Here's the agenda. We're going to talk very quickly about AI and the story so far. Then I'm going to show you a few applications of deep learning technology. Just a few things you can do. Then we'll dive into the topic of today, which is Apache MXNet, a deep learning library to build neural networks, train them, and use them in your applications. I'll talk about MXNet a little bit, show you some key parts of the API, and as fast as possible, I want to show you some code and run some demos, because this is how you really understand how to work with MXNet.
AI, the story so far. Do you remember when that movie came out? Most of you were not born, I'm afraid. It came out in 1969: "2001: A Space Odyssey." A lot of us have been obsessed with this movie. I've been obsessed with building HAL, that artificial intelligence you can talk to, that can talk back and do some complicated stuff, and hopefully fail to kill you. That's the part we would like to forget. For decades, people have been trying to build systems like this. Artificial intelligence is maybe something you studied at university.
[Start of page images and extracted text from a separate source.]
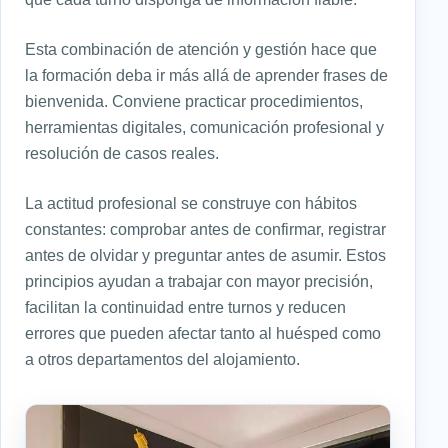
Esta combinación de atención y gestión hace que
la formación deba ir más allá de aprender frases de
bienvenida. Conviene practicar procedimientos,
herramientas digitales, comunicación profesional y
resolución de casos reales.
La actitud profesional se construye con hábitos
constantes: comprobar antes de confirmar, registrar
antes de olvidar y preguntar antes de asumir. Estos
principios ayudan a trabajar con mayor precisión,
facilitan la continuidad entre turnos y reducen
errores que pueden afectar tanto al huésped como
a otros departamentos del alojamiento.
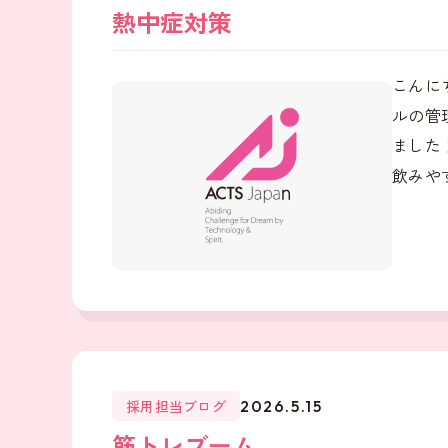
熱中症対策
こんに
ルの管
ました
飲みやす
採用担当ブログ
2026.5.15
筋トレブーム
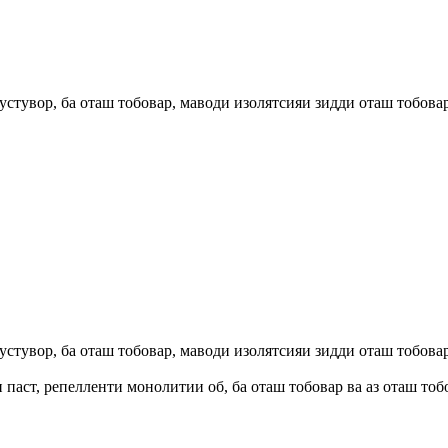
устувор, ба оташ тобовар, маводи изолятсияи зидди оташ тобова
устувор, ба оташ тобовар, маводи изолятсияи зидди оташ тобова
паст, репелленти монолитии об, ба оташ тобовар ва аз оташ тобо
When I was there a century ago, they would tell us, "AI has been around since the 50s, but it's very cool, and you can't really do anything useful with it. So it stays in the lab, and that's it." And that's a sad story.
In 2001, the actual year, Marvin Minsky, one of the founders and fathers of AI, and an advisor to Kubrick on the movie, wrote an article saying, "Hey, it's 2001, where is HAL?" Fifty years after artificial intelligence was invented, we're still very far from having something remotely as smart as HAL. He listed a number of reasons why this failed to happen. That was 2001. Today, it's 2017, and we still have no HAL. I'm still wondering why. On the other hand, everyone is doing machine learning today. Most of you are doing machine learning either as a service or building stuff with Spark and open-source libraries. Machine learning has never been so powerful and successful as today. But how could machine learning be so successful and AI be so terrible, to be honest?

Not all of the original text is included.